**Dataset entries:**
※
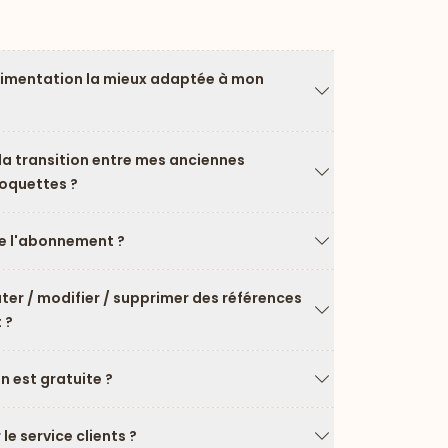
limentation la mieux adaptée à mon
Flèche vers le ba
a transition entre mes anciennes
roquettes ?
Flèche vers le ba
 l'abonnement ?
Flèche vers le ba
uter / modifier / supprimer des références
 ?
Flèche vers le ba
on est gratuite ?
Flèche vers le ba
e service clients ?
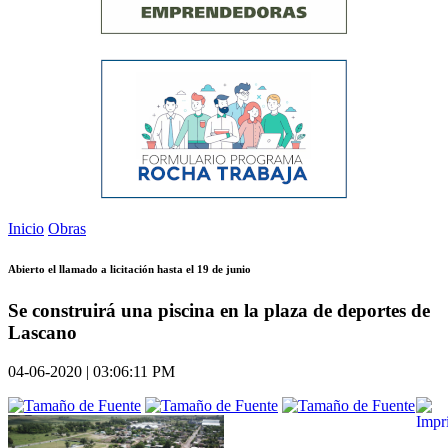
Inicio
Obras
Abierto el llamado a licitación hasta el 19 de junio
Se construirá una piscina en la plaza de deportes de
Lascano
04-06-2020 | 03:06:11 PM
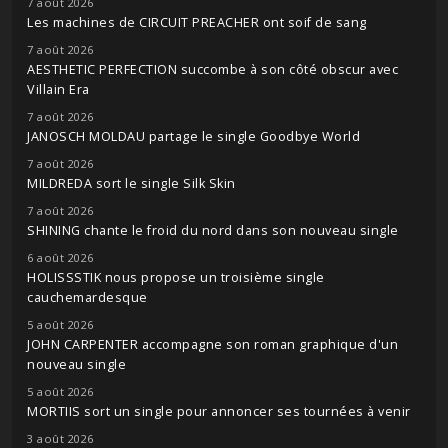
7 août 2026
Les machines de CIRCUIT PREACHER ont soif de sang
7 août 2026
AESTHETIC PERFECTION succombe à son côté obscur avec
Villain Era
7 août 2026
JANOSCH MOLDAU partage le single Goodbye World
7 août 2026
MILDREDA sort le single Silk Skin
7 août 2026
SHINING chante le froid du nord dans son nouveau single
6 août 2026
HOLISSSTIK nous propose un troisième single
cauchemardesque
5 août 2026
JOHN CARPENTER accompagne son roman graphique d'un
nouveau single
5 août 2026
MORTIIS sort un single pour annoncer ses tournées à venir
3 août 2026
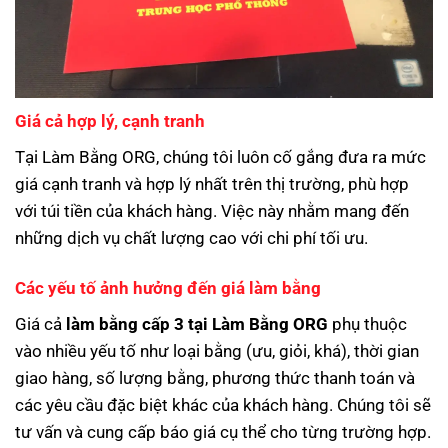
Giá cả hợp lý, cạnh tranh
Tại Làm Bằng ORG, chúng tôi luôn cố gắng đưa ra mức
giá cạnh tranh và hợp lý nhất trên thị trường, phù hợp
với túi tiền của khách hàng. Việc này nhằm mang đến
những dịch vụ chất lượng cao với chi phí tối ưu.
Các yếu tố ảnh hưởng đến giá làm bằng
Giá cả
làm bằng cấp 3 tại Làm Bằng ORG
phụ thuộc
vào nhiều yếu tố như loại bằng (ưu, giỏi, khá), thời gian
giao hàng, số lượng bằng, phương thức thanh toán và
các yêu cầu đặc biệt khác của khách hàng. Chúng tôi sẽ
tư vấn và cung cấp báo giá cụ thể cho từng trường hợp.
※
**Exercise description:**
From the line containing "6 août 2026" down to the last line of the entries above, retype each line exactly as it stands, but skip the pictures.

**Answer area:**
6 août 2026
HOLISSSTIK nous propose un troisième single
cauchemardesque
5 août 2026
JOHN CARPENTER accompagne son roman graphique d'un
nouveau single
5 août 2026
MORTIIS sort un single pour annoncer ses tournées à venir
3 août 2026
Giá cả hợp lý, cạnh tranh
Tại Làm Bằng ORG, chúng tôi luôn cố gắng đưa ra mức
giá cạnh tranh và hợp lý nhất trên thị trường, phù hợp
với túi tiền của khách hàng. Việc này nhằm mang đến
những dịch vụ chất lượng cao với chi phí tối ưu.
Các yếu tố ảnh hưởng đến giá làm bằng
Giá cả
làm bằng cấp 3 tại Làm Bằng ORG
phụ thuộc
vào nhiều yếu tố như loại bằng (ưu, giỏi, khá), thời gian
giao hàng, số lượng bằng, phương thức thanh toán và
các yêu cầu đặc biệt khác của khách hàng. Chúng tôi sẽ
tư vấn và cung cấp báo giá cụ thể cho từng trường hợp.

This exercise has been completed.